Mi esposo, además, estaba muy enfermo y en el año 2019 decidimos irnos a Italia, puesto que él tenía la nacionalidad italiana y sabíamos que allí podría tratarse.
-¿En Venezuela no podía ir al hospital?
-Las condiciones en las que estaba el hospital no eran seguras. Mi marido era diabético, hipertenso y tenía vasculitis con heridas en las piernas infectadas. En el hospital, para hacer sus necesidades, los enfermos tenían que salir al patio. Y el agua para asearse había que traerla en botellas de fuera, porque la del hospital venía de un pozo, no estaba limpia y para tratar unas heridas infectadas era peligrosa. Además, los medicamentos no llegaban. Logré que me los trajeran de Colombia y lugares cercanos, pero nunca llegaban a tiempo para completar su tratamiento como debía.

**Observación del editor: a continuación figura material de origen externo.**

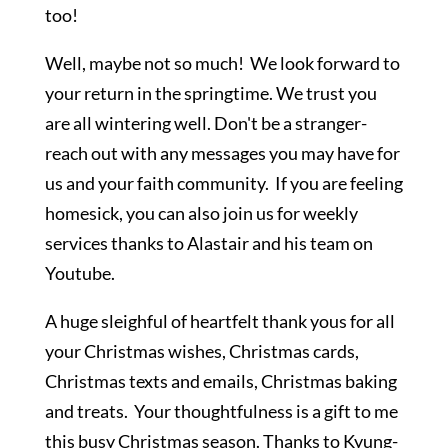
too!
Well, maybe not so much! We look forward to
your return in the springtime. We trust you
are all wintering well. Don't be a stranger-
reach out with any messages you may have for
us and your faith community. If you are feeling
homesick, you can also join us for weekly
services thanks to Alastair and his team on
Youtube.
A huge sleighful of heartfelt thank yous for all
your Christmas wishes, Christmas cards,
Christmas texts and emails, Christmas baking
and treats. Your thoughtfulness is a gift to me
this busy Christmas season. Thanks to Kyung-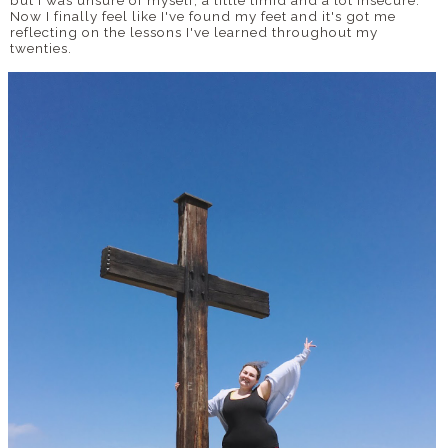
Now I finally feel like I've found my feet and it's got me
reflecting on the lessons I've learned throughout my
twenties.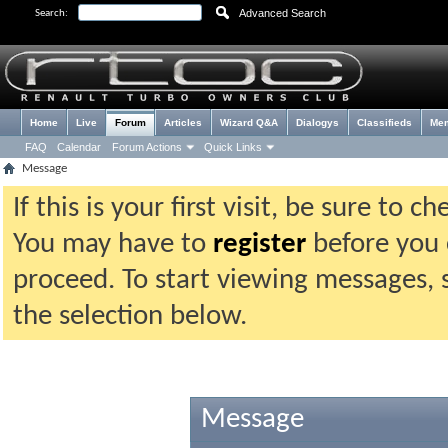
Advanced Search
Search:
Home
Live
Forum
Articles
Wizard Q&A
Dialogys
Classifieds
Me
FAQ
Calendar
Forum Actions
Quick Links
Message
If this is your first visit, be sure to 
You may have to
register
before you c
proceed. To start viewing messages, 
the selection below.
Message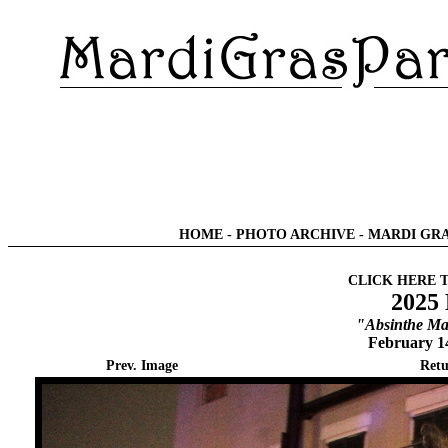
HOME
-
PHOTO ARCHIVE
-
MARDI GRA
CLICK HERE 
2025
"Absinthe Ma
February 1
Prev. Image
Retu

-¿Cómo fueron las cosas en Italia?
-En cuanto vieron a mi esposo le dejaron hospitalizado, le hicieron todo tipo de pruebas. Él estaba muy animado, convencido de que todo iría bien. Yo también. Recuerdo que hicimos escala en España, y cuando estábamos en el aeropuerto de Madrid yo le dije “Horacio, lo logramos, ya estamos cerca. Ya va a pasar esta tormenta”. Pero lo cierto es que mi esposo estaba muy enfermo y su situación se había complicado mucho. Diez días después de llegar a Italia, falleció.

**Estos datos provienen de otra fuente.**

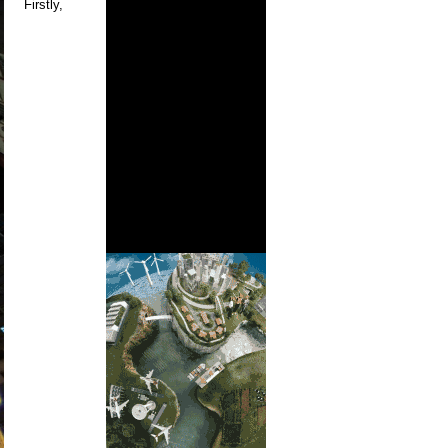
Firstly,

-Llegas a Asturias, y a pesar de estar con tu hija, el sentimiento de soledad sería grande.
-Aquí todo es diferente, empezando por el clima. En mi tierra tenemos 40 grados de temperatura los 365 días del año.
Un día decidí entrar en una Iglesia, la parroquia del Cristo de las Cadenas, en Oviedo. Había estado en otras, pero esta me gustó más. Me daba, no sé, como “calorcito”. Allí pude hablar con el párroco, el padre Julián. Con él, desde el primer momento, me sentí más orientada. Una sobrina mía me había recomendado que acudiera a la Iglesia. Y yo quise ir, también porque quería buscar trabajo y que fuera decente.
En ese momento, después de mucho tiempo, empecé a sentirme más centrada, empecé a ver como un norte, un rumbo que seguir.
-¿Qué pasó?
-El padre Julián me puso en contacto con gente de Cáritas en la parroquia. Dos personas que me atendieron muy bien, me escucharon, no les importó el tiempo que estuvieron conmigo, porque fueron todo oídos para mí.
Hoy por hoy ya hecho un curso llamado “El porvenir”, donde me enseñaron muchas cosas, y ahora estoy haciendo otro de “Ayudante de cocina”.
-Hablas de todo ello ilusionada.
- Claro que sí. Ahora tengo un propósito todas las mañanas y me acuesto pensando en lo que voy a hacer al día siguiente en el curso. Como un niño pequeño que va a cumplir años, y está ilusionado pensando “¿qué me irán a regalar mañana?”. Así me siento. Han hecho que tenga ganas de vivir, algo que había perdido, pues pensaba que ya había pasado todos los ciclos de mi vida.
Estoy muy agradecida con Dios, con el padre Julián del Cristo de las Cadenas y con toda la gente de Cáritas que para mí son como unos ángeles que Dios ha puesto en mi camino. La vida no me va a alcanzar para agradecer tanto, porque tengo ganas de vivir, tengo ganas de reír.